Верещагин ложится спать. А утром идет в институт. А потом снова спит и снова идет. Он лет шесть так спал, ходил в институт, ел, выполнял задания, улыбался, когда при нем шутили, отвечал, когда его спрашивали, здоровался с девушкой Бэллой, когда встречал на улице, потом она исчезла, видно, куда-то уехала, – может, вышла замуж и уехала, а может, уехала, чтобы выйти замуж, раз в две недели мыл пол в квартире, готовил ужин, завтракал стаканом кефира, но, несмотря на это, стал толстеть, изредка хаживал в кино, иногда включал магнитофон, регулярно смотрел телевизор, а когда ему сказали: «Слышал? Профессор Несгибайло умер», то спросил: «Когда?»
Похороны, оказывается, уже состоялись.
Лента тянется медленно.
Он стал толстеть, я уже говорил, а однажды и вовсе беда навалилась. Утром приподнялся и увидел: вся подушка в волосах толстым слоем.
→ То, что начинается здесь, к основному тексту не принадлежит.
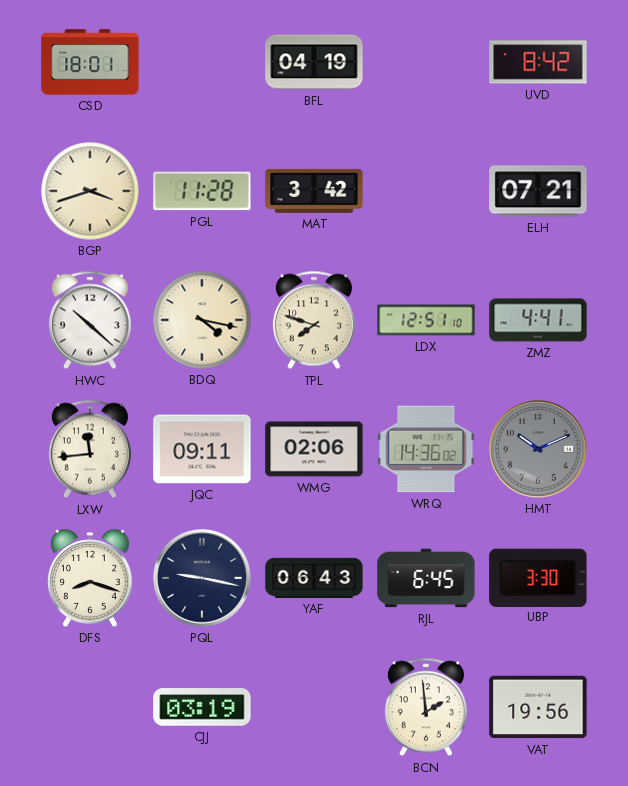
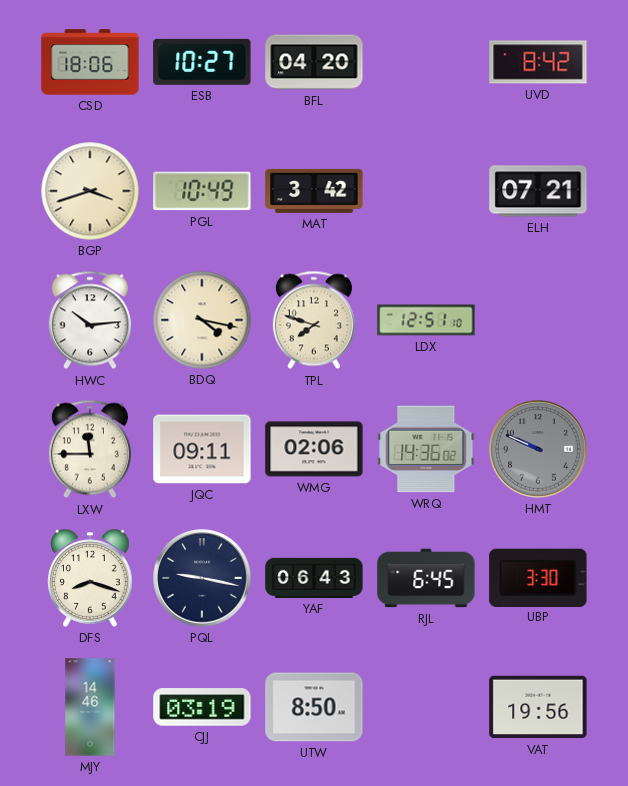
CSD: 18:01 -> 18:06
ESB: none -> 10:27
BFL: 04:19 -> 04:20
PGL: 11:28 -> 10:49
HWC: 10:22 -> 10:14
ZMZ: 4:41 -> none
LXW: 11:44 -> 11:45
HMT: 10:11 -> 9:49
MJY: none -> 14:46
UTW: none -> 8:50
BCN: 1:59 -> none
Провел рукой по голове – полная горсть, будто ножницами чикнул.
Шевелюра его стала редеть с поразительной быстротой – двух недель не прошло, а волос почти не осталось: сначала плешь на макушке замерцала, потом залысины к ней подползли – все слилось, заблестело, только по бокам еще кое-что росло, и тогда, удивившись этой внезапности, Верещагин пошел в библиотеку и за один день прочитал все, что там было о волосах, – совсем мало литературы нашлось в библиотеке на эту тему, а у Верещагина научный склад ума, к анализу склонный, к постижению причин, – причину хотелось узнать Верещагину и, если возможно, способ борьбы, но книг нашлось мало, почти ничего не смог прочитать Верещагин и тогда стал думать сам, стал покупать всякие вещества и смешивать их между собой, смешанными же между собой веществами стал мазать голову – сначала с обратным результатом: еще быстрее полезли волосы, даже с боков почти исчезли, тогда еще раз подумал Верещагин, представил себе жизнь волосяной луковицы во всей ее полноте, снова смешал друг с другом некоторые вещества и втер новую смесь опять в голову, уверенный, что на этот раз волосяная луковица радостно отзовется на пришедшую извне помощь.
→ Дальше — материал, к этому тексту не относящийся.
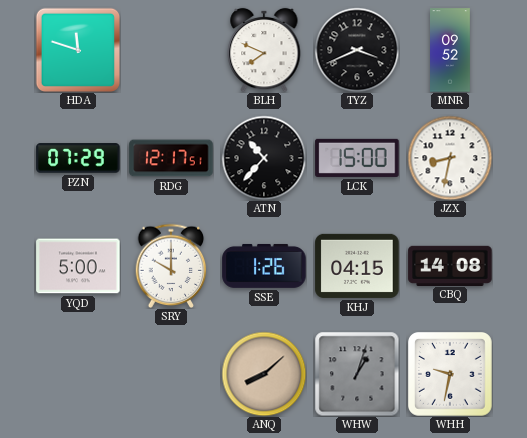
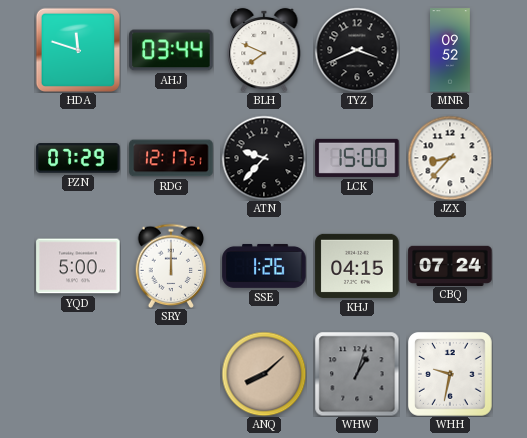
AHJ: none -> 03:44
ATN: 10:37 -> 9:37
JZX: 8:32 -> 8:37
SRY: 10:00 -> 12:00
CBQ: 14:08 -> 07:24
И точно. Не прошло и недели, как волосы снова проросли из верещагинской головы, пробивая плотную поверхность лысой кожи, они не по дням, а по часам прибавляли в росте и толщине, через месяц Верещагин уже обладал новой, довольно сносной шевелюрой, – все так быстро получилось, что он даже не успел всего снадобья истратить: целую бутылку приготовил, полбутылки осталось.
Все-таки, что ни говорите, даже в эти годы гений Верещагина не дремал – надо же: миллионы врачей-специалистов чахнут над этой проблемой, ничего путного придумать не могут, Верещагин же мгновенно постиг секрет, – главное, сумел представить жизнь волосяной луковицы во всей полноте – со всеми ее заботами, волнениями и запросами, – волосы выросли так быстро, что однажды утром, расчесываясь у зеркала, Верещагин подумал: «А был ли я лысый или показалось? Наверное, показалось. Мне сейчас и не такое приходит в голову».
Ему действительно в эти годы такое приходило в голову, что, если описать – читатель обомрет. Но я не имею права – на этот счет у меня есть давняя договоренность с Верещагиным. Точнее, его запрет.
Однажды, примерно через год после того, как у него снова отросли волосы, выходит Верещагин из лаборатории в коридор и видит: у окна стоят двое – знакомые, коллеги. Курят и обсуждают заметочку из иллюстрированного журнала.
Верещагин эту заметку читал. В ней рассказывалось об одном юноше выдающихся умственных способностей, двадцатидвухлетнем докторе физико-математических наук. Все четко было в заметочке, а этим двоим что-то неясно, стоят у окна, громко спорят.
Один говорит: эдакая огромнейшая одаренность, бесспорно, со временем станет новым Эйнштейном.
А другой не соглашается знаем, мол, этих вундеркиндов, у них закон: в юности всех поражают, а к зрелым годам становятся заурядными специалистами.